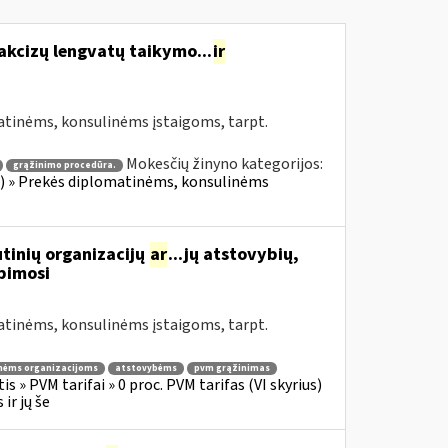
akcizų lengvatų taikymo...
ir
atinėms, konsulinėms įstaigoms, tarpt.
Mokesčių žinyno kategorijos:
grąžinimo procedūra.
ius) » Prekės diplomatinėms, konsulinėms
tinių organizacijų
ar
...jų atstovybių,
ipimosi
atinėms, konsulinėms įstaigoms, tarpt.
nėms organizacijoms
atstovybėms
pvm grąžinimas
s » PVM tarifai » 0 proc. PVM tarifas (VI skyrius)
ir jų še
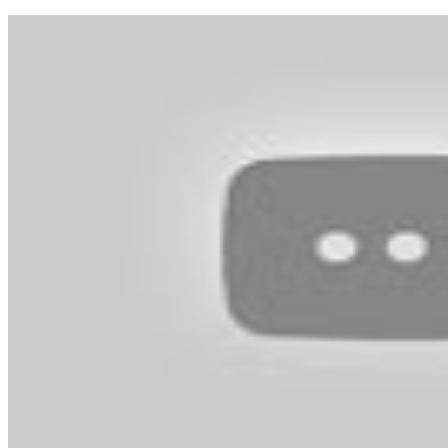
新家裝潢狂延期！鄰居喊吵嗆投訴 過來人教一招：秒閉嘴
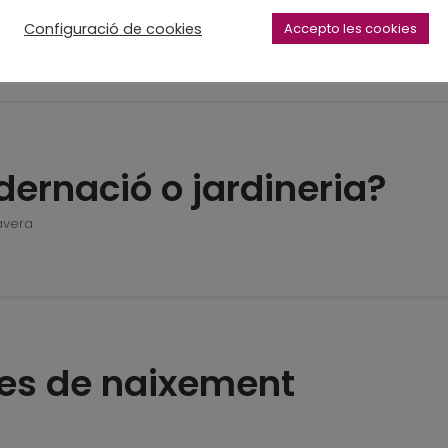
Configuració de cookies
Accepto les cookies
ernació o jardineria?
avera
tes de naixement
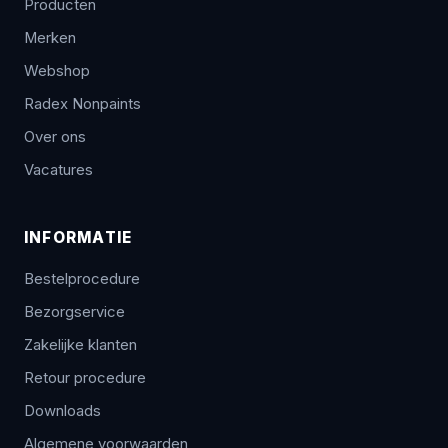
Producten
Merken
Webshop
Radex Nonpaints
Over ons
Vacatures
INFORMATIE
Bestelprocedure
Bezorgservice
Zakelijke klanten
Retour procedure
Downloads
Algemene voorwaarden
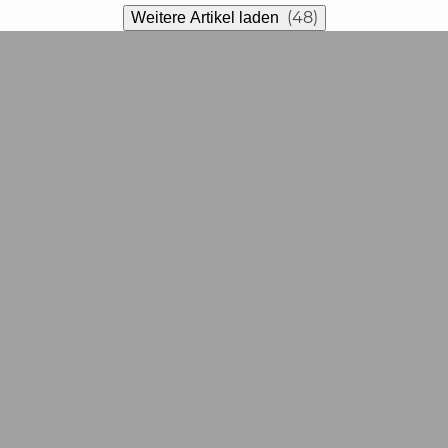
(48)
Weitere Artikel laden
Zahlungsarten
Wir bieten Ihnen folgende Zahlungsarten an:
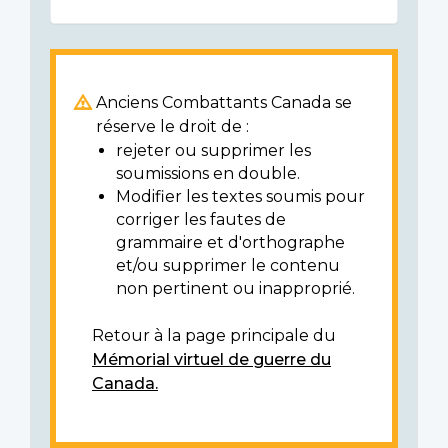
Anciens Combattants Canada se
réserve le droit de :
rejeter ou supprimer les
soumissions en double.
Modifier les textes soumis pour
corriger les fautes de
grammaire et d'orthographe
et/ou supprimer le contenu
non pertinent ou inapproprié.
Retour à la page principale du
Mémorial virtuel de guerre du
Canada.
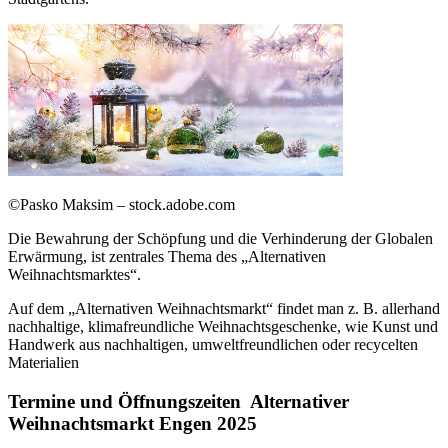
©Pasko Maksim – stock.adobe.com
Die Bewahrung der Schöpfung und die Verhinderung der Globalen
Erwärmung, ist zentrales Thema des „Alternativen
Weihnachtsmarktes“.
Auf dem „Alternativen Weihnachtsmarkt“ findet man z. B. allerhand
nachhaltige, klimafreundliche Weihnachtsgeschenke, wie Kunst und
Handwerk aus nachhaltigen, umweltfreundlichen oder recycelten
Materialien
Termine und Öffnungszeiten Alternativer
Weihnachtsmarkt Engen 2025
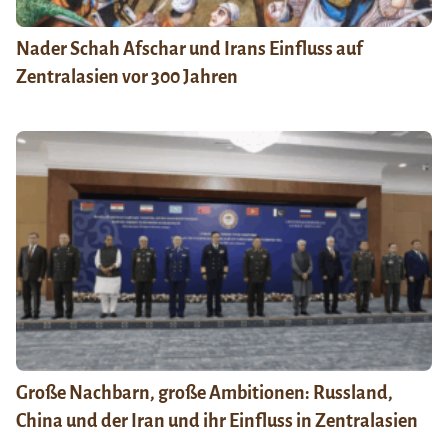
Nader Schah Afschar und Irans Einfluss auf
Zentralasien vor 300 Jahren
Große Nachbarn, große Ambitionen: Russland,
China und der Iran und ihr Einfluss in Zentralasien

What you should do: Copy the listing above exactly, minus the pictures.

Answer to this problem:
akcizų lengvatų taikymo...
ir
atinėms, konsulinėms įstaigoms, tarpt.
Mokesčių žinyno kategorijos:
grąžinimo procedūra.
ius) » Prekės diplomatinėms, konsulinėms
tinių organizacijų
ar
...jų atstovybių,
ipimosi
atinėms, konsulinėms įstaigoms, tarpt.
nėms organizacijoms
atstovybėms
pvm grąžinimas
s » PVM tarifai » 0 proc. PVM tarifas (VI skyrius)
ir jų še
新家裝潢狂延期！鄰居喊吵嗆投訴 過來人教一招：秒閉嘴
Configuració de cookies
Accepto les cookies
ernació o jardineria?
avera
tes de naixement
Producten
Merken
Webshop
Radex Nonpaints
Over ons
Vacatures
INFORMATIE
Bestelprocedure
Bezorgservice
Zakelijke klanten
Retour procedure
Downloads
Algemene voorwaarden
(48)
Weitere Artikel laden
Zahlungsarten
Wir bieten Ihnen folgende Zahlungsarten an:
Anciens Combattants Canada se
réserve le droit de :
rejeter ou supprimer les
soumissions en double.
Modifier les textes soumis pour
corriger les fautes de
grammaire et d'orthographe
et/ou supprimer le contenu
non pertinent ou inapproprié.
Retour à la page principale du
Mémorial virtuel de guerre du
Canada.
©Pasko Maksim – stock.adobe.com
Die Bewahrung der Schöpfung und die Verhinderung der Globalen
Erwärmung, ist zentrales Thema des „Alternativen
Weihnachtsmarktes“.
Auf dem „Alternativen Weihnachtsmarkt“ findet man z. B. allerhand
nachhaltige, klimafreundliche Weihnachtsgeschenke, wie Kunst und
Handwerk aus nachhaltigen, umweltfreundlichen oder recycelten
Materialien
Termine und Öffnungszeiten Alternativer
Weihnachtsmarkt Engen 2025
Nader Schah Afschar und Irans Einfluss auf
Zentralasien vor 300 Jahren
Große Nachbarn, große Ambitionen: Russland,
China und der Iran und ihr Einfluss in Zentralasien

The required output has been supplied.